Effectivement, le connard type voulait aller à Vancouver mais il
pensait que c’était à une heure de route de Montréal (parfois, je me demande ce
que les gens faisaient à l’école au lieu d’écouter la maîtresse…)
Et là, une fille que je ne connaissais pas sort sa langue de
la bouche de mon pote Vincent et me demande « qu’est-ce
que tu fais dans la vie ?
- je suis agent de voyages
- c’est quoi, ce job ?
- ben… je vends des voyages
- dans une agence de voyages ?
- ben oui
- ça existe encore, ça ? »
Elle a commencé une longue tirade sur les derniers voyages
qu’elle avait organisés toute seule grâce à tripadvisor, à coup de compagnies
low cost et de booking.com et à la fin de son discours, elle porta l’estocade
finale : « à l’heure internet, [elle
disait ça comme si j’avais une tête à dénicher les bons plans que j’allais
proposer à mes clients sur 3615 DEGRIF],
vous servez à quoi ? C’est quoi la clientèle des agences ? Des vieux
qui ne savent pas allumer un ordi ? ».
Je dois avouer qu’une certaine part de notre clientèle, (en particulier celle de Jeff, qui vend des
voyages culturel un poil relous à des vieux) ne se renouvelle pas vraiment,
mais j’ai décidé de passer sous silence la pyramide des âges de la population
de notre base CRM.
J’ai soupiré, enfilé ma cape invisible de super-agent de
voyages sauveuse de la profession et je me suis lancée à mon tour dans un long
discours à coup d’expertise-produit, de réassurance, de responsabilité et de
garantie des fonds déposés, bref… vous connaissez la chanson.

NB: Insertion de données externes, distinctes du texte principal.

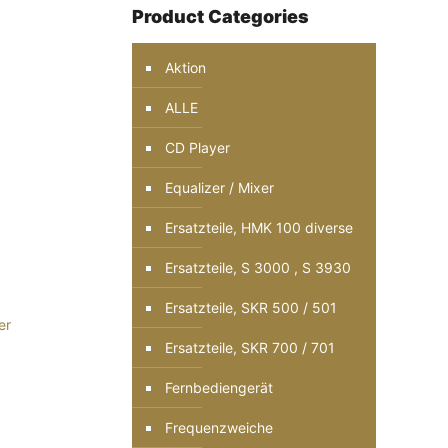
Product Categories
Aktion
ALLE
CD Player
Equalizer / Mixer
Ersatzteile, HMK 100 diverse
Ersatzteile, S 3000 , S 3930
Ersatzteile, SKR 500 / 501
er
Ersatzteile, SKR 700 / 701
Fernbediengerät
Frequenzweiche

Et bien sûr (vous connaissez
aussi cette chanson-là), la fille me balance « c’est bien gentil tout ce que tu racontes, mais sur internet,
c’est quand même vachement moins cher ».
On était samedi soir, mais comme j’avais juste un
poisson-papillotte, des légumes, une demi-bouteille de Badoit et 2 virgin
mojitos dans le ventre (en ce moment, je
suis crevée, alors je suis la sobriété incarnée), j’avais toute ma tête et
j’étais prête à me battre. J’ai regardé cette fille (et là, je me suis rendue compte qu’elle me ressemblait comme une sœur)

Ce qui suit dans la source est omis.